Yet, in my years living and growing up in America, I’ve had a rough time figuring out what it even meant to be “Korean.” Indeed, I’ve always been confused as to who, or what, I am supposed to be as a first-generation immigrant. For the longest time, I couldn’t fully understand what made me Korean (though I was sure that I was), but I was also sure that I wasn’t purely American. In the midst of my convoluted idea of what it meant to be me, I hadn’t even considered those in the city of Pyongyang, just nearly 200 kilometers north from the city where I was born, Seoul.
Looking back, I never really considered the place north of that imaginary line as “Korea.” It had always been foreign, apart, and distant to me and my identity as a Korean American. In fact, whenever I would tell someone, most of the time non-Asian, that I was born in Korea, I was irritated and quite frankly, offended when they would ask “North or South?” for clarification, whether it be as a crude joke or just out of plain ignorance. It occurred to me only recently that the reason why I was so uncomfortable with this question was because I didn’t consider North Korea or the North Korean people to be “Korean.” No matter how unsure I was about my identity as a Korean American, I was sure of one thing: to be North Korean was to be foreign, disgraceful, not “Korean.” I believe now that I could not have been more wrong.
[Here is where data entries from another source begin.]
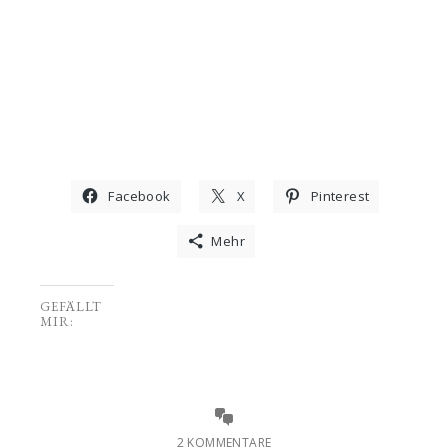
Facebook
X
Pinterest
Mehr
GEFÄLLT
MIR:
2 KOMMENTARE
Truly, Korea is not North or South. Korea is its people: the history, the language, the pain, the division, the healing, and the reunification. Though it is hard to see the tyranny, the brutality, the suffering, the propaganda, and the poverty as one and the same with what the we might be used to as our idea of “Korea,” there is a simple truth that lies within the people of both sides, north and south, that is simply undeniable: we are all Koreans and deep in our hearts, we all feel and recognize it.
I won’t lie; I can live my daily life not constantly being haunted by the idea that my homeland still stands divided and apart, as most of the world does. But the more I think and ponder about the state of the two Koreas, there’s a pinging sense of sadness and heartbreak that occasionally echoes within the chambers of my mind and keeps me thinking. The armies of the world can make their preparations, the treasurers can add up the costs, the governments can engage in their negotiations, but there is a hollowness and uncertainty within every single Korean in the world that will continue to haunt us as long as we know that the imaginary line exists. It’s a reality that I and thousands of others like me have just accepted and lived with. But if I search deeper and deeper into my thoughts, I find that I am restless. I can’t help but to imagine the world with a united Korea.
I can’t help but to wonder what it would be like. I can’t help but to believe that while it may be the Korean peninsula that will be united, the atmosphere throughout the globe will be different. The world will be breathing in a new air. Perhaps I am idealizing what is an extremely complex international affair that will bring about extreme challenges and costs or maybe I’m undermining the difficulty and the risks of the task at hand. Still, I just can’t help but imagine that sigh of relief that will echo through every corner of the world as the people of the two Koreas meet one another to have a conversation in a unified Korea. I can’t help but imagine that hollowness within every Korean being filled with a sense of hope that we didn’t know we had.
I often dream of their stories. I dream of the pain, the frustration, the anger, the helplessness, the tears, the turmoil, and the stories they must keep deep within their hearts, kept hidden and obscured deep within the walls of the hermit kingdom. I dream of the people that our ancestors left behind and the conversations that they could have shared after the war waged some seventy years ago that should have ended in the past. It’s a simple and primitive thing to wish for, but I cannot help but to imagine the beautiful conversations that will take place between the people of one, united Korea.